Monday, June 4, 2012

The first time i met her...





The first time I met her…I was still in school, We met at an early class that we both enjoyed. I remember A lot of colder days, But she always wore these small white ankle
length  Patten leather boots, for that semester anyway.
I can’t really remember to well, since it was so long ago but now that I think about I remember her wearing them all year long.

Our first conversation was right about lunch. I guess in our own elementary way critiqued each others lunch.
Peanut butter jelly vs. Cold Grill cheese.
Of course just to let you know the weird cold grill cheese was mine.
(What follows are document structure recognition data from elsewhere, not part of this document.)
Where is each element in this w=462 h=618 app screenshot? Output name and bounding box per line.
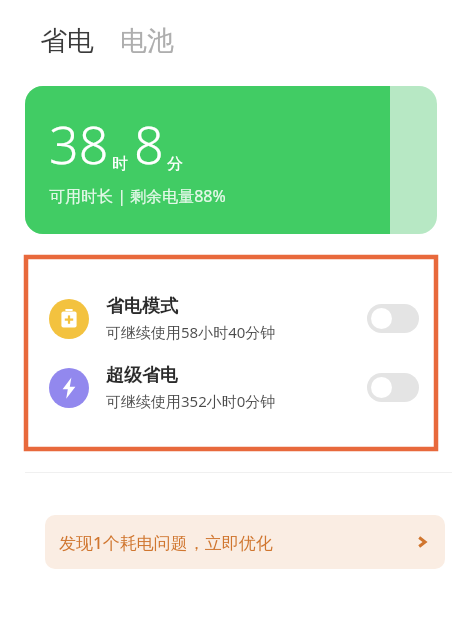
staticText: 时 [112, 154, 128, 174]
button[interactable]: 省电 [38, 20, 96, 62]
staticText: 省电模式 [106, 295, 178, 318]
staticText: 电池 [120, 24, 174, 58]
button[interactable]: 省电模式 开关 [367, 304, 419, 333]
button[interactable]: 发现1个耗电问题，立即优化 [45, 515, 445, 569]
staticText: 可继续使用352小时0分钟 [106, 391, 276, 411]
staticText: 可继续使用58小时40分钟 [106, 322, 276, 342]
staticText: 8 [134, 108, 164, 179]
button[interactable]: 38 [25, 86, 437, 234]
staticText: 发现1个耗电问题，立即优化 [59, 531, 273, 554]
button[interactable]: 省电模式 [29, 295, 433, 342]
staticText: 38 [49, 108, 109, 179]
staticText: 省电 [40, 24, 94, 58]
staticText: 分 [167, 154, 183, 174]
button[interactable]: 超级省电 开关 [367, 373, 419, 402]
button[interactable]: 超级省电 [29, 364, 433, 411]
staticText: 可用时长 | 剩余电量88% [49, 185, 226, 207]
staticText: 超级省电 [106, 364, 178, 387]
button[interactable]: 电池 [118, 20, 176, 62]
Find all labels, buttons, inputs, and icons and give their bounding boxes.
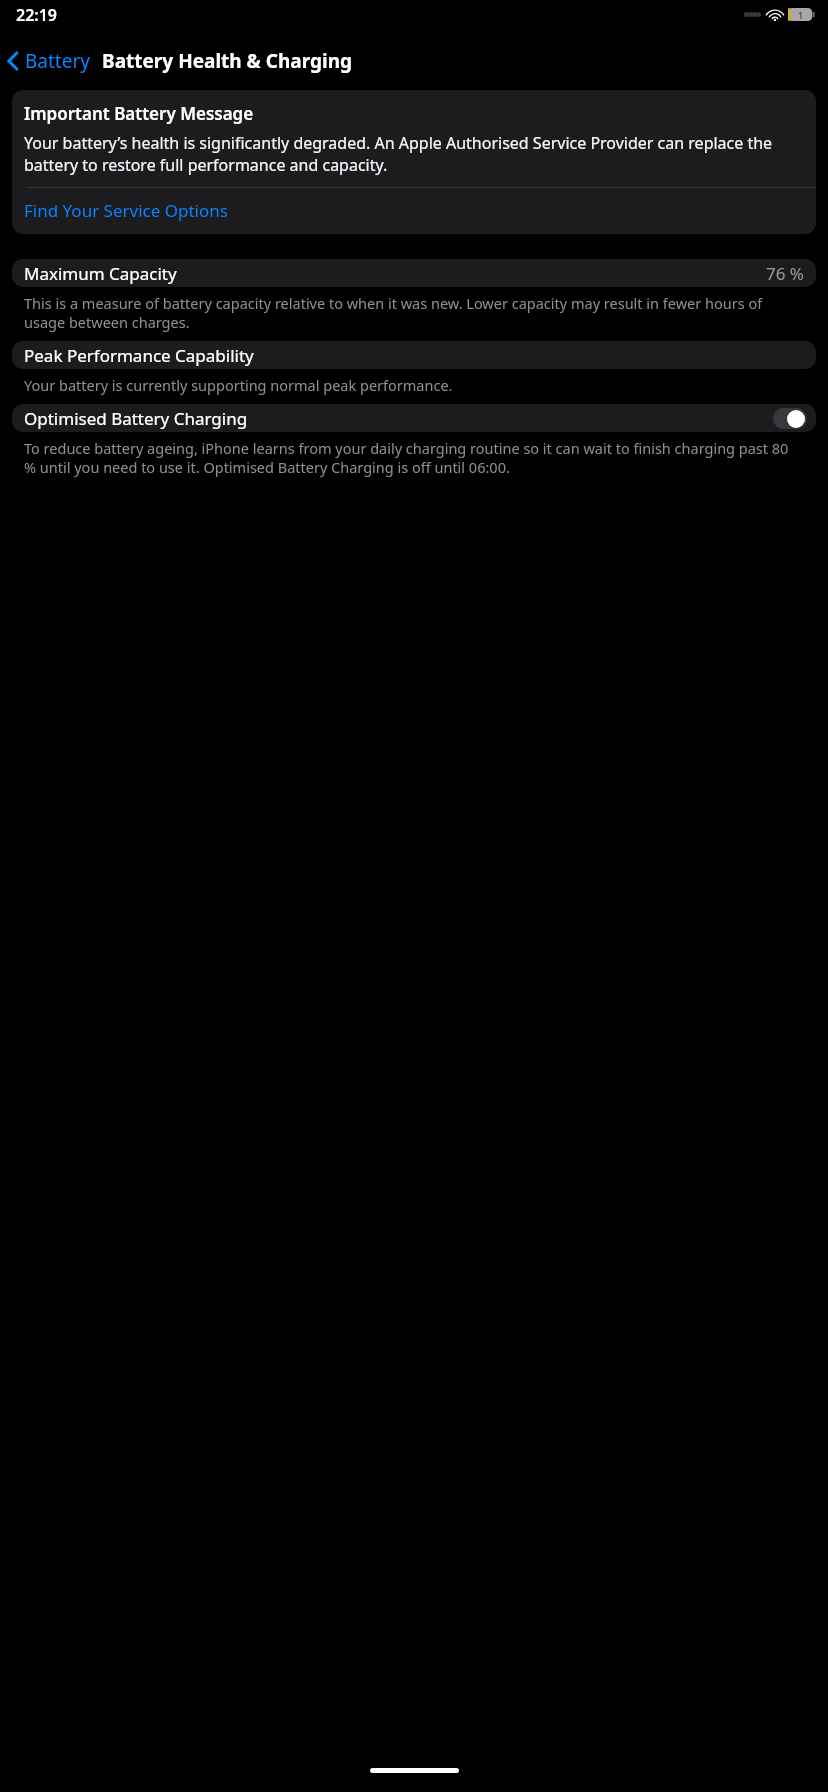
button[interactable]: Optimised Battery Charging toggle xyxy=(773,408,807,429)
button[interactable]: Find Your Service Options xyxy=(12,188,816,234)
button[interactable]: Peak Performance Capability xyxy=(12,341,816,369)
button[interactable]: Maximum Capacity xyxy=(12,259,816,287)
staticText: Maximum Capacity xyxy=(24,262,177,285)
staticText: Your battery is currently supporting nor… xyxy=(24,375,453,395)
button[interactable]: Battery xyxy=(0,46,94,76)
staticText: Battery Health & Charging xyxy=(102,48,353,74)
staticText: 22:19 xyxy=(16,4,58,26)
staticText: Battery xyxy=(25,48,90,74)
staticText: Optimised Battery Charging xyxy=(24,407,248,430)
button[interactable]: Optimised Battery Charging xyxy=(12,404,816,432)
staticText: Find Your Service Options xyxy=(24,199,228,222)
staticText: Peak Performance Capability xyxy=(24,344,254,367)
staticText: Important Battery Message xyxy=(24,102,254,125)
staticText: This is a measure of battery capacity re… xyxy=(24,293,804,332)
staticText: Your battery’s health is significantly d… xyxy=(24,132,804,176)
staticText: To reduce battery ageing, iPhone learns … xyxy=(24,438,804,477)
staticText: 76 % xyxy=(766,262,804,285)
staticText: 1 xyxy=(798,9,804,21)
Why wouldn’t be? Kind of always my luck to be the left shoe.
This would follow me ever to this day.
I gave myself A few conversations before we be came on a first name basis.

Anita.
She was some sort of south American, The darkest black hair I’ve ever seen, Even
For someone as fair skinned as her it stood out against her powered skin.
She had one of the mini accents, but Americanized.
If that makes sense.

For the earliest part of the semester its fairly easy to talk to the prettiest girl you
Have ever seen in your life. Even with all my insecurities I couldn’t not talk to her.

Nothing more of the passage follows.